Paula Butts, chief nursing officer for patient-care services at Piedmont Henry Hospital in Stockbridge, Ga., said that the 14 international nurses she had in the pipeline to come are now in limbo, as are the additional nurses she had requested through an international nursing-staffing agency.

“Because of the situation, I’m unable to get more,” Butts said. “We can’t get them here. It means our patients suffer because we can’t provide the care they need.”

Hospitals say they are also trying to alleviate the shortage by focusing on retaining nurses with higher salaries and benefits, as well as investing to expand nursing programs at colleges and universities. Registered nurses saw their average hourly rate rise 11.1% to $34.58 from 2021 to 2022, according to a survey by LeadingAge and the American Health Care Association.

Still, some nursing associations and unions oppose the overreliance on international recruiting, arguing that more trained nurses who have left the profession would return if employers paid better.

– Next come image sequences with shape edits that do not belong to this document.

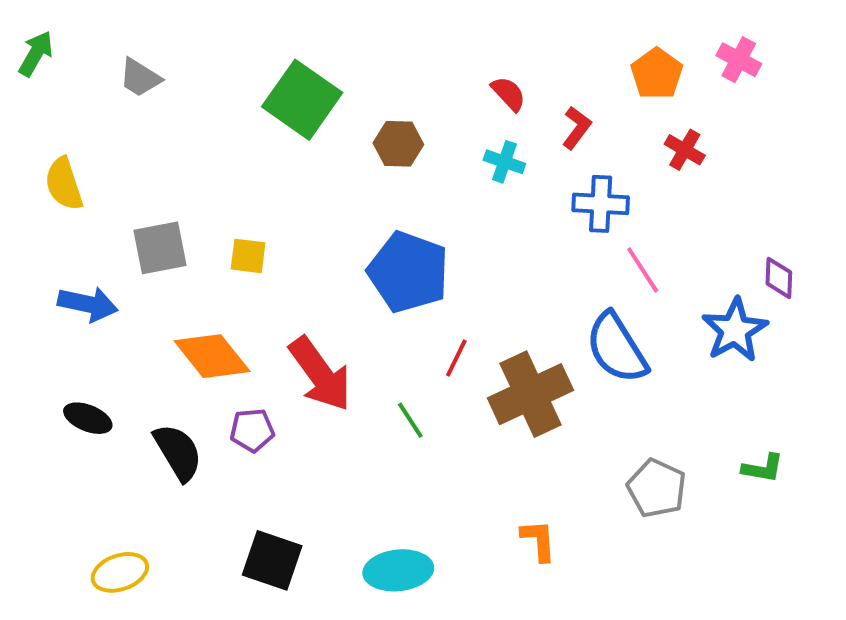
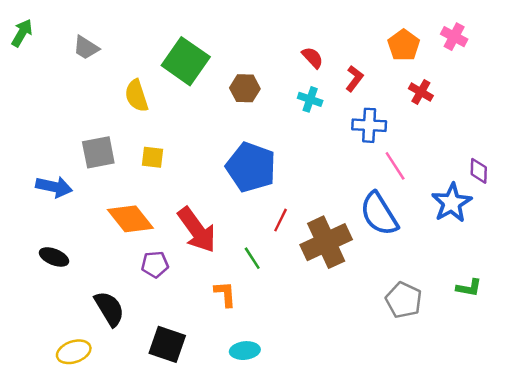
yellow semicircle: (64, 184) -> (136, 96), moved
black semicircle: (178, 452) -> (109, 309), moved
orange L-shape: (539, 540) -> (225, 294), moved
cyan ellipse: (398, 570) -> (245, 351), size x0.7

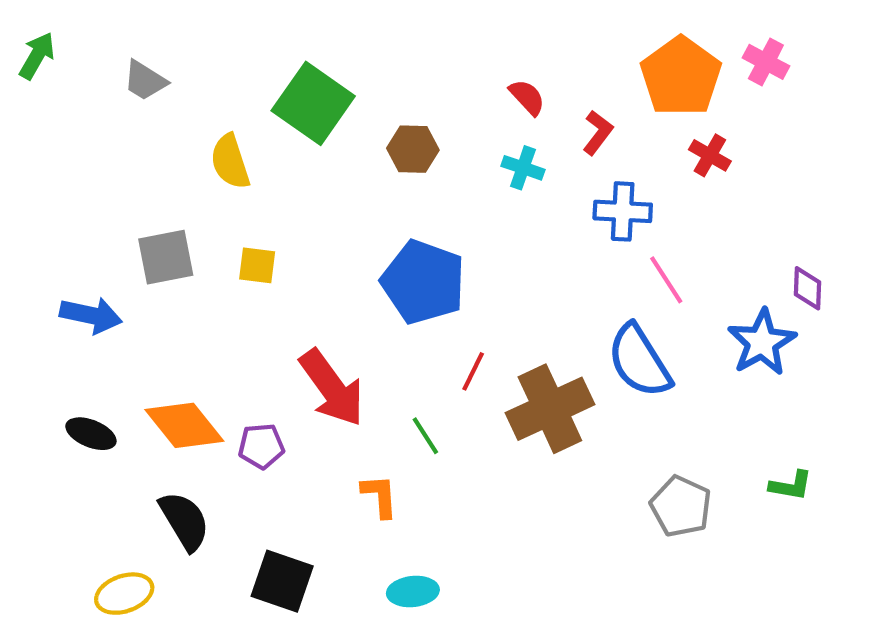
orange pentagon: (404, 45) -> (681, 76), size x1.5
orange diamond: (130, 219) -> (184, 425), moved

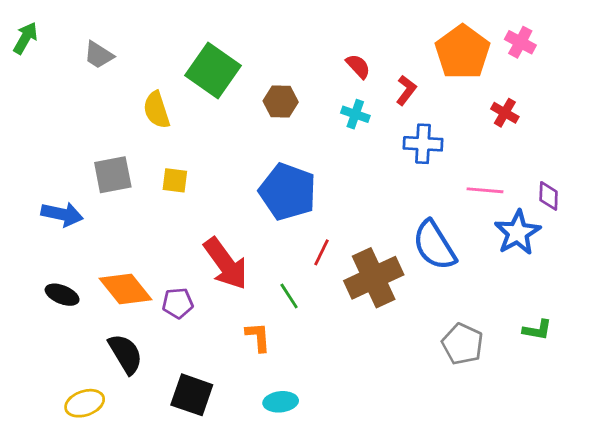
red cross: (710, 155) -> (505, 113), moved
pink line: (666, 280) -> (485, 190), moved, turned -52

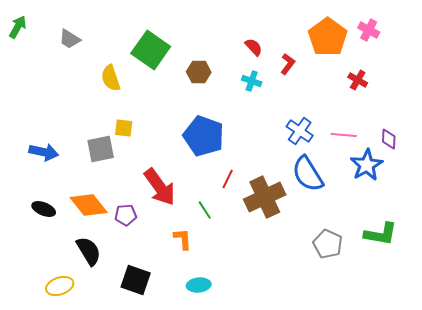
blue cross: (423, 144) -> (300, 131), moved, turned 32
gray square: (113, 175) -> (101, 149), moved
green L-shape: (537, 330) -> (381, 234), size x1.6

The nurse shortages have raised concerns that nursing homes won’t be able to comply with a soon-to-be released federal proposal from the Centers for Medicare and Medicaid Services setting minimum-staffing mandates. Some nursing homes in rural areas have been forced to close in part because of staffing shortages.

Erica DeBoer, senior vice president and chief nursing officer at Sanford Health, a network of hospitals in the upper Midwest, said because of the green-card freeze, 200 foreign nurses who were scheduled to begin work this year at rural hospitals across the network won’t arrive until at least next year.

Meanwhile, DeBoer said, the network is being forced to hire traveling nurses—who are more expensive—to ensure it can maintain care at some of its smaller hospitals in rural communities, which typically have fewer than 25 beds.

“It’s devastating for us, especially in some of our smaller communities,” she said.